Okay this question is from the 2006

competition and only 1% of students got this one right, although this one isn’t

multiple-choice so that does make it harder. All right, if you haven’t tried

this one before then pause the video here and have a go. All right so,

simultaneous equations… two main methods to deal with these: one is substitution and

the other one is elimination. Now I did actually try this one out with

substitution but it quickly got very messy; you don’t want to use substitution

for this one. Instead we’re just going to sort of take each equation… I’m going to

call this equation one, equation two and three, and we’ll just see what we can get

out of this. So the first thing that I thought of was, what if we squared both

sides of equation one? Because then we’re going to get some “a squared”s and “b

squared”s and maybe that’s going to be able to be combined with equation two

somehow. So let’s work out equation one squared. So this may not exactly be the

same as elimination method that you’re familiar with but it’s basically

the same sort of thing. Okay so square both sides of this. On the

left, if you think of it like… if you’re having trouble expanding it, then

maybe write it out like this first. So we’ve got a squared from there and then

you’ll have an ab, then there’ll also be an ab from those and, you know, there’s gonna

be bc and bc again and so on, so you’re gonna get a squared + b squared +

c squared and then there’s two of each of the cross terms, I guess. Okay well that’s really good because

then we can subtract equation two from that and that’s going to get rid of that,

so I might just cross that out and change that to six on the right, so if we

just subtract that from both sides. And then let’s divide both sides by 2, so

that gives us ab + bc + ac is 3, so that might be useful. Now

another thing we could do is we could multiply equation 1 by equation 2

because that’s going to give us like an a cubed and b cubed and so on, so we might

be able to combine that with equation 3 somehow. So equation 1 times equation 2:

on the left we’ve got a + b + c times a² + b² + c² .

That looked like a 4. And that equals that times that. So when we expand this

we’re going to get like the a cubed from there and the b cubed and so on and then

we’re also gonna get ab² plus ac² from there, and we’re gonna get a ba²,

whoops ba², plus bc² and a ca² and cb². So that’s a bit annoying, but at least

now we can subtract equation 3 from that. So if I just subtract equation 3,

get rid of that, and subtract 22 from there, so we get that that is 18, so that

might be useful later on. Now what else we could do is with this equation we

might be able to do something with that. I might call that equation 4, and then we

could try something like equation 1 times equation 4 and see what happens.

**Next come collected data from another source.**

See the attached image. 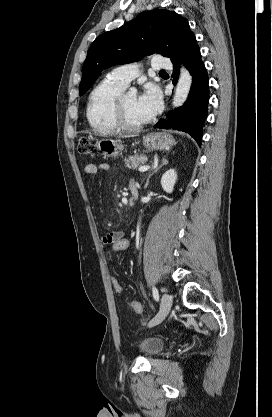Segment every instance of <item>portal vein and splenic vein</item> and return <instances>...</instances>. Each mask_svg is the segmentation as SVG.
<instances>
[{"instance_id":"portal-vein-and-splenic-vein-1","label":"portal vein and splenic vein","mask_w":272,"mask_h":417,"mask_svg":"<svg viewBox=\"0 0 272 417\" xmlns=\"http://www.w3.org/2000/svg\"><path fill=\"white\" fill-rule=\"evenodd\" d=\"M149 169H150V166L149 165H144V166H141L139 168V171L140 172H145V171H148Z\"/></svg>"}]
</instances>
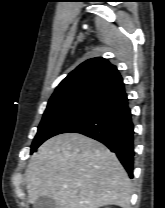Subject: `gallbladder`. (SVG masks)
Instances as JSON below:
<instances>
[{
	"instance_id": "1",
	"label": "gallbladder",
	"mask_w": 165,
	"mask_h": 208,
	"mask_svg": "<svg viewBox=\"0 0 165 208\" xmlns=\"http://www.w3.org/2000/svg\"><path fill=\"white\" fill-rule=\"evenodd\" d=\"M34 208H58L54 199L50 197H39L33 204Z\"/></svg>"
}]
</instances>
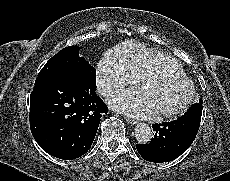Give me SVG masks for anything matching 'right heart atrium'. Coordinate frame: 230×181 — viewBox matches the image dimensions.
<instances>
[{"label":"right heart atrium","mask_w":230,"mask_h":181,"mask_svg":"<svg viewBox=\"0 0 230 181\" xmlns=\"http://www.w3.org/2000/svg\"><path fill=\"white\" fill-rule=\"evenodd\" d=\"M96 82L102 94L110 95L136 82V79L126 69L109 62L106 55L97 65Z\"/></svg>","instance_id":"right-heart-atrium-1"}]
</instances>
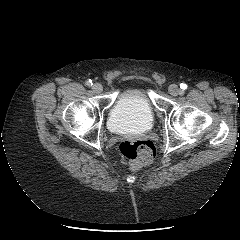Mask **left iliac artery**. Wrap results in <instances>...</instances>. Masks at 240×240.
I'll use <instances>...</instances> for the list:
<instances>
[{"mask_svg": "<svg viewBox=\"0 0 240 240\" xmlns=\"http://www.w3.org/2000/svg\"><path fill=\"white\" fill-rule=\"evenodd\" d=\"M180 88L182 90H185L187 88V85L185 83L180 84Z\"/></svg>", "mask_w": 240, "mask_h": 240, "instance_id": "44dca946", "label": "left iliac artery"}]
</instances>
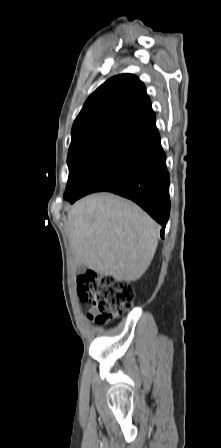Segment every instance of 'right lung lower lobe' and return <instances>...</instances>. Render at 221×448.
Segmentation results:
<instances>
[{"label":"right lung lower lobe","mask_w":221,"mask_h":448,"mask_svg":"<svg viewBox=\"0 0 221 448\" xmlns=\"http://www.w3.org/2000/svg\"><path fill=\"white\" fill-rule=\"evenodd\" d=\"M169 184L166 156L154 119L116 143L70 202L99 191L129 198L162 225L163 238L170 213Z\"/></svg>","instance_id":"obj_1"}]
</instances>
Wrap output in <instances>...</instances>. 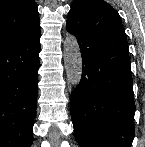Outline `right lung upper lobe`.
I'll use <instances>...</instances> for the list:
<instances>
[{
  "mask_svg": "<svg viewBox=\"0 0 145 147\" xmlns=\"http://www.w3.org/2000/svg\"><path fill=\"white\" fill-rule=\"evenodd\" d=\"M38 28L34 0H0V45Z\"/></svg>",
  "mask_w": 145,
  "mask_h": 147,
  "instance_id": "cb5924a9",
  "label": "right lung upper lobe"
}]
</instances>
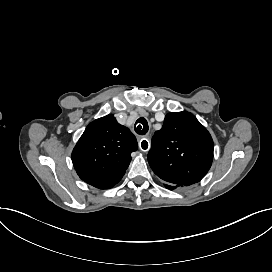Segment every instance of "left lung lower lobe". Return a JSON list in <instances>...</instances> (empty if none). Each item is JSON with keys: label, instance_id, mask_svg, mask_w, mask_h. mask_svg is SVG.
<instances>
[{"label": "left lung lower lobe", "instance_id": "0a47b994", "mask_svg": "<svg viewBox=\"0 0 272 272\" xmlns=\"http://www.w3.org/2000/svg\"><path fill=\"white\" fill-rule=\"evenodd\" d=\"M164 186H165L166 188L170 189V190H174V189L178 188V187L175 186V185H171V184H167V183H165Z\"/></svg>", "mask_w": 272, "mask_h": 272}]
</instances>
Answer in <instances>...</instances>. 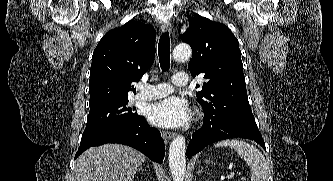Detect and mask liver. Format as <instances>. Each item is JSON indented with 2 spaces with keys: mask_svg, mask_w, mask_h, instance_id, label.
Returning <instances> with one entry per match:
<instances>
[{
  "mask_svg": "<svg viewBox=\"0 0 333 181\" xmlns=\"http://www.w3.org/2000/svg\"><path fill=\"white\" fill-rule=\"evenodd\" d=\"M144 161V154L125 145L91 147L76 160L75 181H132Z\"/></svg>",
  "mask_w": 333,
  "mask_h": 181,
  "instance_id": "obj_1",
  "label": "liver"
}]
</instances>
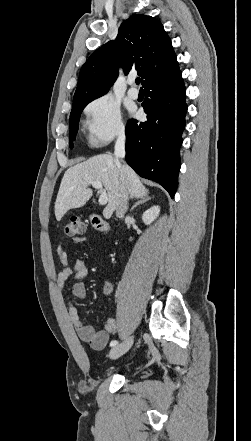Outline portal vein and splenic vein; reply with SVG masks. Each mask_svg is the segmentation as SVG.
<instances>
[{
    "mask_svg": "<svg viewBox=\"0 0 251 441\" xmlns=\"http://www.w3.org/2000/svg\"><path fill=\"white\" fill-rule=\"evenodd\" d=\"M92 186L93 188L97 189L99 191V204L100 205H105L108 202V196L106 191L103 189L102 187V183L100 181H94L92 182Z\"/></svg>",
    "mask_w": 251,
    "mask_h": 441,
    "instance_id": "18ae733b",
    "label": "portal vein and splenic vein"
}]
</instances>
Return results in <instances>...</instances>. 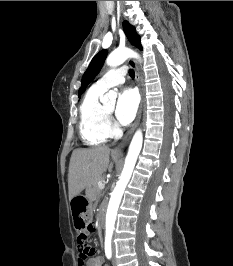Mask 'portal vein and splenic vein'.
<instances>
[{"label": "portal vein and splenic vein", "mask_w": 233, "mask_h": 266, "mask_svg": "<svg viewBox=\"0 0 233 266\" xmlns=\"http://www.w3.org/2000/svg\"><path fill=\"white\" fill-rule=\"evenodd\" d=\"M99 189H103L105 187V184L103 182L98 183Z\"/></svg>", "instance_id": "obj_1"}]
</instances>
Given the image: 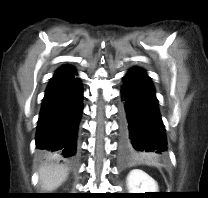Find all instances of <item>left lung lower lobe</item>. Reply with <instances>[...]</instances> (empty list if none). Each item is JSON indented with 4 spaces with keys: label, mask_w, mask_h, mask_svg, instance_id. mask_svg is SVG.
<instances>
[{
    "label": "left lung lower lobe",
    "mask_w": 208,
    "mask_h": 198,
    "mask_svg": "<svg viewBox=\"0 0 208 198\" xmlns=\"http://www.w3.org/2000/svg\"><path fill=\"white\" fill-rule=\"evenodd\" d=\"M120 153L124 158L162 156L167 150L155 89L146 72L134 67L123 78Z\"/></svg>",
    "instance_id": "1"
}]
</instances>
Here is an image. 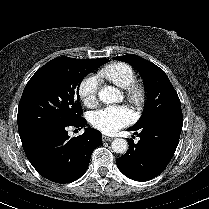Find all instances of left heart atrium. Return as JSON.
<instances>
[{
    "label": "left heart atrium",
    "mask_w": 209,
    "mask_h": 209,
    "mask_svg": "<svg viewBox=\"0 0 209 209\" xmlns=\"http://www.w3.org/2000/svg\"><path fill=\"white\" fill-rule=\"evenodd\" d=\"M134 113L125 106H107L90 115L91 125L103 133H115L134 120Z\"/></svg>",
    "instance_id": "left-heart-atrium-1"
}]
</instances>
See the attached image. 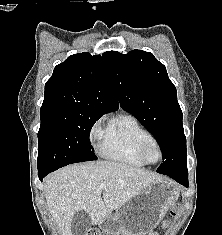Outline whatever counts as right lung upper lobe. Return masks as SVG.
<instances>
[{
	"label": "right lung upper lobe",
	"instance_id": "obj_1",
	"mask_svg": "<svg viewBox=\"0 0 222 235\" xmlns=\"http://www.w3.org/2000/svg\"><path fill=\"white\" fill-rule=\"evenodd\" d=\"M118 108L102 57L79 53L54 68L45 84L41 113L69 109L105 114Z\"/></svg>",
	"mask_w": 222,
	"mask_h": 235
}]
</instances>
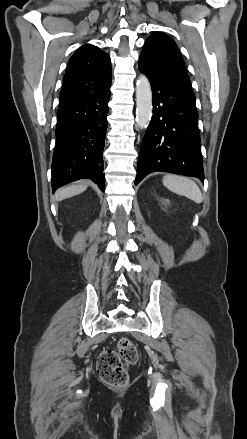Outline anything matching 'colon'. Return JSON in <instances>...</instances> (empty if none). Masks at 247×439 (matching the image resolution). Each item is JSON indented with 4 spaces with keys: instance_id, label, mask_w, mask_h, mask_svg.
Wrapping results in <instances>:
<instances>
[{
    "instance_id": "1",
    "label": "colon",
    "mask_w": 247,
    "mask_h": 439,
    "mask_svg": "<svg viewBox=\"0 0 247 439\" xmlns=\"http://www.w3.org/2000/svg\"><path fill=\"white\" fill-rule=\"evenodd\" d=\"M137 360L138 353L132 341L122 338L118 341L117 350L101 353L97 363L99 377L111 387L122 388L128 382L129 367Z\"/></svg>"
}]
</instances>
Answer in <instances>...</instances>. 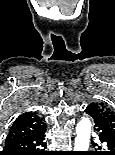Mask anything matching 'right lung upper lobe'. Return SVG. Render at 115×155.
<instances>
[{"instance_id":"obj_1","label":"right lung upper lobe","mask_w":115,"mask_h":155,"mask_svg":"<svg viewBox=\"0 0 115 155\" xmlns=\"http://www.w3.org/2000/svg\"><path fill=\"white\" fill-rule=\"evenodd\" d=\"M46 129L45 122L35 113L26 112L20 115L13 123L6 137V142L23 139Z\"/></svg>"}]
</instances>
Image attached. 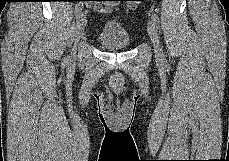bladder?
Masks as SVG:
<instances>
[{
	"label": "bladder",
	"mask_w": 229,
	"mask_h": 161,
	"mask_svg": "<svg viewBox=\"0 0 229 161\" xmlns=\"http://www.w3.org/2000/svg\"><path fill=\"white\" fill-rule=\"evenodd\" d=\"M97 41L106 50L116 51L129 47L130 39L123 25L114 18L107 19L98 36Z\"/></svg>",
	"instance_id": "31cf9c89"
}]
</instances>
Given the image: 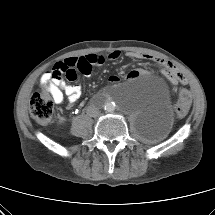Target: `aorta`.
Here are the masks:
<instances>
[{
  "instance_id": "aorta-1",
  "label": "aorta",
  "mask_w": 215,
  "mask_h": 215,
  "mask_svg": "<svg viewBox=\"0 0 215 215\" xmlns=\"http://www.w3.org/2000/svg\"><path fill=\"white\" fill-rule=\"evenodd\" d=\"M120 94H121V89H120V87H116V88L113 89V97H114V98L121 99V98H122V95H120ZM104 110H105L106 112H109V113L113 112V111L115 110V103H114V102H111V101L107 102V103L104 105Z\"/></svg>"
}]
</instances>
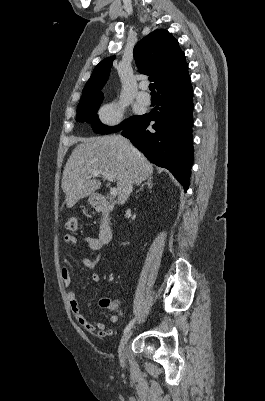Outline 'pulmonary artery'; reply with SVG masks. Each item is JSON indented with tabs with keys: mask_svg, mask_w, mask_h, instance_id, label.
Returning <instances> with one entry per match:
<instances>
[{
	"mask_svg": "<svg viewBox=\"0 0 265 401\" xmlns=\"http://www.w3.org/2000/svg\"><path fill=\"white\" fill-rule=\"evenodd\" d=\"M145 84V82H140L139 86L142 87ZM138 102L143 103L148 105L151 101V98L149 95H144V92H139V96L137 97Z\"/></svg>",
	"mask_w": 265,
	"mask_h": 401,
	"instance_id": "1",
	"label": "pulmonary artery"
}]
</instances>
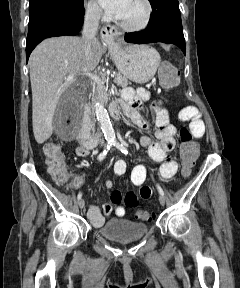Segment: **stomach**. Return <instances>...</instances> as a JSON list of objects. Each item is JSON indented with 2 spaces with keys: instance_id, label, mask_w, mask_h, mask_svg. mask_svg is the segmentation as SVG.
<instances>
[{
  "instance_id": "1",
  "label": "stomach",
  "mask_w": 240,
  "mask_h": 288,
  "mask_svg": "<svg viewBox=\"0 0 240 288\" xmlns=\"http://www.w3.org/2000/svg\"><path fill=\"white\" fill-rule=\"evenodd\" d=\"M109 53L119 70L135 83L151 80L160 64L159 53L148 45H126L118 40L109 46Z\"/></svg>"
}]
</instances>
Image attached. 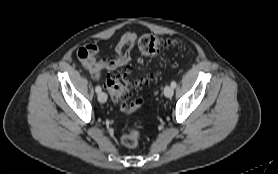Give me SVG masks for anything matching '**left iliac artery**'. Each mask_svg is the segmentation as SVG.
<instances>
[{
	"label": "left iliac artery",
	"instance_id": "44dca946",
	"mask_svg": "<svg viewBox=\"0 0 278 174\" xmlns=\"http://www.w3.org/2000/svg\"><path fill=\"white\" fill-rule=\"evenodd\" d=\"M176 86H177V83L175 81H172L171 82V87L176 88Z\"/></svg>",
	"mask_w": 278,
	"mask_h": 174
}]
</instances>
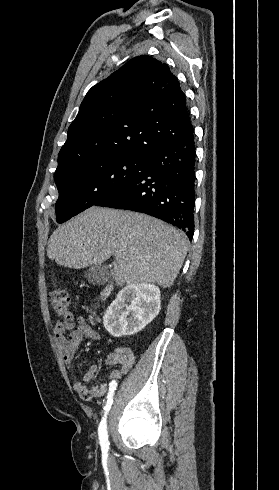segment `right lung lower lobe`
Masks as SVG:
<instances>
[{"mask_svg":"<svg viewBox=\"0 0 279 490\" xmlns=\"http://www.w3.org/2000/svg\"><path fill=\"white\" fill-rule=\"evenodd\" d=\"M141 176L108 194L95 206L138 211L164 220L191 239L194 234V135L147 159Z\"/></svg>","mask_w":279,"mask_h":490,"instance_id":"right-lung-lower-lobe-1","label":"right lung lower lobe"}]
</instances>
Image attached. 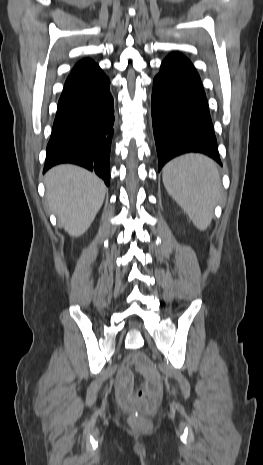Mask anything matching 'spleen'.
Masks as SVG:
<instances>
[{"mask_svg":"<svg viewBox=\"0 0 263 465\" xmlns=\"http://www.w3.org/2000/svg\"><path fill=\"white\" fill-rule=\"evenodd\" d=\"M163 183L199 230L211 223L213 206L221 191L217 166L200 154H187L167 163Z\"/></svg>","mask_w":263,"mask_h":465,"instance_id":"spleen-1","label":"spleen"}]
</instances>
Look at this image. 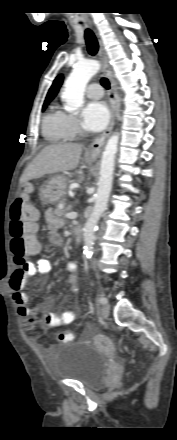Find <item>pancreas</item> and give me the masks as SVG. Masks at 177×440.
I'll return each mask as SVG.
<instances>
[{"label":"pancreas","mask_w":177,"mask_h":440,"mask_svg":"<svg viewBox=\"0 0 177 440\" xmlns=\"http://www.w3.org/2000/svg\"><path fill=\"white\" fill-rule=\"evenodd\" d=\"M64 199H62L60 202L61 203H64ZM55 214L57 215V216H64V214H65V210L63 209V208H60L59 206H57L56 207V209H55Z\"/></svg>","instance_id":"cf45deb5"}]
</instances>
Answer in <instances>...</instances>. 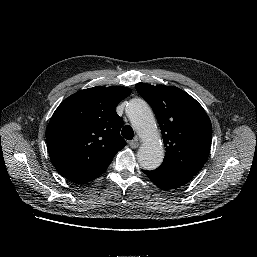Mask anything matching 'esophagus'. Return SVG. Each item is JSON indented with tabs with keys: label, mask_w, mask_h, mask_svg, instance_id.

With this one I just sort of tried a lot of things and not everything was

helpful, but most of it was. One of the things I tried that wasn’t helpful I

think was I tried multiplying equation 1 by equation 3. There might be a way to do it

with that but I didn’t… it didn’t lead to anything for me. Let’s just try out

everything we can think of. So equation 1 times equation 4, so on the left we’ve

got the a + b + c times that and then on the right we’ve got the 4

times 3, so 12. So that is going to make a²b plus…

we’ll have an abc plus a²c plus ab² plus b²c

plus another abc plus another abc from there, plus bc² and

ac² from there, and I’m running out of space again. Okay so we’ve got 3abc from

those and then plus the rest of this stuff, which is actually the same as what

we had here, right? Because we’ve got the a²b which was there and a²c

which was there and so on, and we know that all of that is 18, so

we’ve got 3abc + 18=12, so that’s good because we can work out abc.

If we shift that over we get a negative 6 and then divide by 3 and we get

negative 2, so that might come in handy. Another thing that we could do is we

could square equation 4, see what we can come up with with that. So equation 4

squared, so that squared. You’re gonna get like the square of each one and then

plus the cross terms, and there’s gonna be two of each, like because it’s pretty

much the same as squaring equation 1, if you remember that had the squares and

then 2 times the cross terms. So… oops, where’s equation 4 gone? So by the cross terms I mean like ab

times bc and so on. So ab²c and we’re gonna get a²bc and abc².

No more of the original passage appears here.